What? What’s the Man Booker Prize, you ask? Why, it’s s a literary prize awarded each year for the best original full-length novel, written in the English language, by a citizen of the Briti
sh Commonwealth, Ireland, or Zimbabwe.
I kinda have beef with this prize. For starters, David Mitchell’s third novel, Cloud Atlas, was short-listed for it, but didn’t win. A terrible crime. The novel, which weaved together six startlingly different narratives, spanning genres and timeframes, was the most inventive thing I’ve ever read. I still can’t believe it! Recommended highly.
Meanwhile, Kerry Hulme’s Bone People won it in 1985. It’s a book we carry and was recommended to me by a co-worker. Here’s the synopsis, which I cut and pasted:
In a tower on the New Zealand sea lives Kerewin Homes, part Maori, part European, an artist estranged from her art, woman in exile from her family. One night her solitude is disrupted by a visitor – a speechless, mercurial boy named Simon, who tries to steal from her and then repays her with his most precious possession. As Kerewin succumbs to Simon’s feral charms, she also falls under the spell of his Maori foster father Joe, who rescued the boy from a shipwreck and now treats him with an unsettling mixture of tenderness and brutality.
Having had time to reflect, I’d proceed with caution regarding this one. Whenever approaching a novel, we’ve been conditioned to expect certain things: one, being a narrative arc; two, action-packed awesomeness; and three, the accululation of empathy for said characters. “The Bone People” generally fails to deliever on all three of these things.

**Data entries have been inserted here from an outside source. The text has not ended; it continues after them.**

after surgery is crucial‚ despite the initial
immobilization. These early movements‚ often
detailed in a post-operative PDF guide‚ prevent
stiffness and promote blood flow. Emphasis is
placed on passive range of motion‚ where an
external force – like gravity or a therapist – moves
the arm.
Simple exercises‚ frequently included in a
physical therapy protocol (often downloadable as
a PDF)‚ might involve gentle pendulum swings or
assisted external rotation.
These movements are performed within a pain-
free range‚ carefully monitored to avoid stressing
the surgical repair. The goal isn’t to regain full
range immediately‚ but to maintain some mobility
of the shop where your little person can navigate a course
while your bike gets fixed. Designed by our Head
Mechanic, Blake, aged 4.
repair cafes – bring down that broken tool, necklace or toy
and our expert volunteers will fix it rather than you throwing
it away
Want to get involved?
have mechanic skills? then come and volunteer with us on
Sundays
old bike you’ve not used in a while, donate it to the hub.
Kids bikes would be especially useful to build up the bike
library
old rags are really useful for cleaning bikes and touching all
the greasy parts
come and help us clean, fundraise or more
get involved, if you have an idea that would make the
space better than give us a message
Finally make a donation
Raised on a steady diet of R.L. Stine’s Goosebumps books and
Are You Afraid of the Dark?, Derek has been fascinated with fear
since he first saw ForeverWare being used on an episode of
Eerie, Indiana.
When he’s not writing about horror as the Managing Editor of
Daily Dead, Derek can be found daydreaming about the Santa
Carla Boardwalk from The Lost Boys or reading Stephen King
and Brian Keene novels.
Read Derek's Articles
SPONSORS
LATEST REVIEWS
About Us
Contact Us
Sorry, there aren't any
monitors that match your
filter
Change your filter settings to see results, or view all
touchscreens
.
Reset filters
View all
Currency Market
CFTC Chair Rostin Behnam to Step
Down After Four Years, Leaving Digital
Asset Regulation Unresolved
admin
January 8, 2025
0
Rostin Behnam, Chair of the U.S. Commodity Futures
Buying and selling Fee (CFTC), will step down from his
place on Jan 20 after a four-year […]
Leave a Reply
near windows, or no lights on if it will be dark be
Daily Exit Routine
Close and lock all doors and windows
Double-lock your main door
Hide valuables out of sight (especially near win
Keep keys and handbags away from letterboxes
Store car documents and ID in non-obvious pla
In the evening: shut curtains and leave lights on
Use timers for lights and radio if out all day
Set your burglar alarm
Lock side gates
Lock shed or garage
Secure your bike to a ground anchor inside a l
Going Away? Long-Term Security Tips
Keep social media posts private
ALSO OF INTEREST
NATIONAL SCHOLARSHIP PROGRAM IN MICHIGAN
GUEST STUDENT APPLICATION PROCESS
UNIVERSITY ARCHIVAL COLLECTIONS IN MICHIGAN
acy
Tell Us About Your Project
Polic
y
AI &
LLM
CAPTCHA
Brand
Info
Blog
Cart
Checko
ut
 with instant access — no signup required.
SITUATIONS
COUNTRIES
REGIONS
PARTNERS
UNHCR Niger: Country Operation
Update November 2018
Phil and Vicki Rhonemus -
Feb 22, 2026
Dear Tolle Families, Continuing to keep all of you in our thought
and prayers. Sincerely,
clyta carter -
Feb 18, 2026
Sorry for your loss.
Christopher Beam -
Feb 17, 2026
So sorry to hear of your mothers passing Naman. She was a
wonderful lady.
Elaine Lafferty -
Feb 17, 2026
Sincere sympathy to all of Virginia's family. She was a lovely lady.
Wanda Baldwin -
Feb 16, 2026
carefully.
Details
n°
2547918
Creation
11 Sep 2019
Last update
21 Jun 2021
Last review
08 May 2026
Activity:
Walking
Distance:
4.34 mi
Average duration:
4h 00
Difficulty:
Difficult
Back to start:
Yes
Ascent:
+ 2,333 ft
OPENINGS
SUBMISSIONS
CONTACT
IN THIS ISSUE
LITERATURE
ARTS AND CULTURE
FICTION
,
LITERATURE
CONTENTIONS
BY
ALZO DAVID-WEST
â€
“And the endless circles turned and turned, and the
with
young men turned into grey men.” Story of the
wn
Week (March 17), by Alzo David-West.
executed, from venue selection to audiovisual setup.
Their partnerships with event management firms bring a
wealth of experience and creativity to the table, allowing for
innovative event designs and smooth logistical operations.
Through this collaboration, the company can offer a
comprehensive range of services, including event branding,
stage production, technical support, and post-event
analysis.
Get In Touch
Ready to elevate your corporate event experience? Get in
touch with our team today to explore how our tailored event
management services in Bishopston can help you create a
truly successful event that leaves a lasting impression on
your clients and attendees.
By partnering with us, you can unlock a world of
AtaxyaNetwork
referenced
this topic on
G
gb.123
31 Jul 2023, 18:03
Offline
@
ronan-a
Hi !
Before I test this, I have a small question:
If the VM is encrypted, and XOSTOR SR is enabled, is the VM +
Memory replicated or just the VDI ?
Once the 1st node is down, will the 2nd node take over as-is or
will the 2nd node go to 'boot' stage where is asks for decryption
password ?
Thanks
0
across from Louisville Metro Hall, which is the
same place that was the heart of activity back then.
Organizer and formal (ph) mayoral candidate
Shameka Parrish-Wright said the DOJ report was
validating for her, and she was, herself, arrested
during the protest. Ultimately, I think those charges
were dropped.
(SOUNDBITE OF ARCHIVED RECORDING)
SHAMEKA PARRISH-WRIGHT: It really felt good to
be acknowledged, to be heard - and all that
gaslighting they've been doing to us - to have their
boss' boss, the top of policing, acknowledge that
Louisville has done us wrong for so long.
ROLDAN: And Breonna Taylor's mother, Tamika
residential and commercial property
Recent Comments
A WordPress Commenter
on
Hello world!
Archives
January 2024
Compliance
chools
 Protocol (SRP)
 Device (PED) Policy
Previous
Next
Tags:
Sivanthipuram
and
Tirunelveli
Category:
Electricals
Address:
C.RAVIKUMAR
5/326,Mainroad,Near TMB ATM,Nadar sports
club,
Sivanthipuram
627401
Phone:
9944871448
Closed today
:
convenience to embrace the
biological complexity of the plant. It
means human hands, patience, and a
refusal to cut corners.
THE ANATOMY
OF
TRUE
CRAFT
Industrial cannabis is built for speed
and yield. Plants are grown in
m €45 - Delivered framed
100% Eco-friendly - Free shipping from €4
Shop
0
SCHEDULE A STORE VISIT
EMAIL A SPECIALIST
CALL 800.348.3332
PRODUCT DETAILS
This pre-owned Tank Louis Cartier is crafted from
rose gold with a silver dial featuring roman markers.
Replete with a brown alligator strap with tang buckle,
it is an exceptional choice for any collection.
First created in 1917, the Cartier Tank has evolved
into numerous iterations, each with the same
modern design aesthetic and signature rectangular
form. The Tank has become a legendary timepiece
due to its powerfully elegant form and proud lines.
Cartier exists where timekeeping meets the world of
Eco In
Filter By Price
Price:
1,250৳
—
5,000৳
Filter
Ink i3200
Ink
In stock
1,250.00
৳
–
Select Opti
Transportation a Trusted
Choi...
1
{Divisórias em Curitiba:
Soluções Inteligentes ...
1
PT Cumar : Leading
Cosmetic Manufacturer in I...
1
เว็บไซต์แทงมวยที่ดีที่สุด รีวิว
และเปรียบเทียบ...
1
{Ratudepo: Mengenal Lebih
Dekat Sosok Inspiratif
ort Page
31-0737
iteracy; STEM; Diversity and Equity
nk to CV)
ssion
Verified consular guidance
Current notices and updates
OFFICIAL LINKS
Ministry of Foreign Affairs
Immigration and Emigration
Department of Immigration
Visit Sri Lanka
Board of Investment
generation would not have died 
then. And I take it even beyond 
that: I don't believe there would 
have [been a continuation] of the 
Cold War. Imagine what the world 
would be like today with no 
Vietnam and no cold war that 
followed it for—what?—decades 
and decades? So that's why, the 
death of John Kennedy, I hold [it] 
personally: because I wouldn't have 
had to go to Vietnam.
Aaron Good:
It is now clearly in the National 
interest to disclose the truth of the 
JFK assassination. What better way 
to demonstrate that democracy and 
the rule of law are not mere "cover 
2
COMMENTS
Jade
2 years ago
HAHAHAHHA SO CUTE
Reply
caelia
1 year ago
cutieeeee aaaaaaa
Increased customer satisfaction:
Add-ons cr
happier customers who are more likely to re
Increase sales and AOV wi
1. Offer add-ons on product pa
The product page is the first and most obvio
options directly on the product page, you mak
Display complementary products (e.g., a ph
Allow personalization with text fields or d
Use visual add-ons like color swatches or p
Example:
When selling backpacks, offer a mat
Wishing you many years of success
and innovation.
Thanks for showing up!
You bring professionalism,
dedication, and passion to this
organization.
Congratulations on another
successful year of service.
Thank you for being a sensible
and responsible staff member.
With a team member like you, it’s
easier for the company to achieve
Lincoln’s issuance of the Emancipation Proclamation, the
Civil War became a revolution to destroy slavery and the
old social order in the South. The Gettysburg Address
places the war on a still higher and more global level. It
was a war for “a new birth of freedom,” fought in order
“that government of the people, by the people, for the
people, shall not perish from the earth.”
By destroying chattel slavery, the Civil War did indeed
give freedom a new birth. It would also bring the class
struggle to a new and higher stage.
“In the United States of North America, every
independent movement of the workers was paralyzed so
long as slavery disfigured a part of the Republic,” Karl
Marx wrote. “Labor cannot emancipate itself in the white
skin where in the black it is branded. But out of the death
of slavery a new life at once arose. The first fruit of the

Which isn’t of course, a bad thing in theory. It’s the execution that’s critical. Books without plots – a certain piece of obscene filth comes to mind – can easily inspire and become part of the modern canon. Don’t get me wrong, the Bone People has a narrative, but it’s glacial – and the book is really, really long. If anything, Hulme’s sheer explosiveness and poetic mysticism as a writer makes one embrace the lack of narrative as well as the second point above, the lack of Hollywood-like action.
The best part of the book is the middle section, where the three main players take a one-week holiday on the coast. Aside from a brief violent incident, nothing much happens. And it’s great. The reader becomes completely immersed in Hulme’s world, in the occasional micro-details; the pace is languid, serene, and mildly unsettling, not unlike lazily gazing at a river that may or may not threaten to breach the levee.
I guess the main mellow-harsher is the fact that I failed to empathize with the two adults in the book. One, Joe, is a brutal monster. Much of his aggression occurs off-screen, and when juxtaposed with his beautiful on-screen tenderness, it’s hard to make the Jekyll and Hyde-thing really mesh. How can someone so cool be so sinister? Still can’t figure it out. Anyway, I didn’t feel for the guy.
Ditto Kerewin, the estranged loner. She was a bit too much of the sad sack for me, and the lack of a deep backstory into her isolation from her family made it hard to feel for her when she’d get drunk and surly. Buck up, Kerewin! I found myself saying.
In fact, the only character in the novel who invoked my sympathy was the who got the living daylights beaten out of him – the adopted son Simon.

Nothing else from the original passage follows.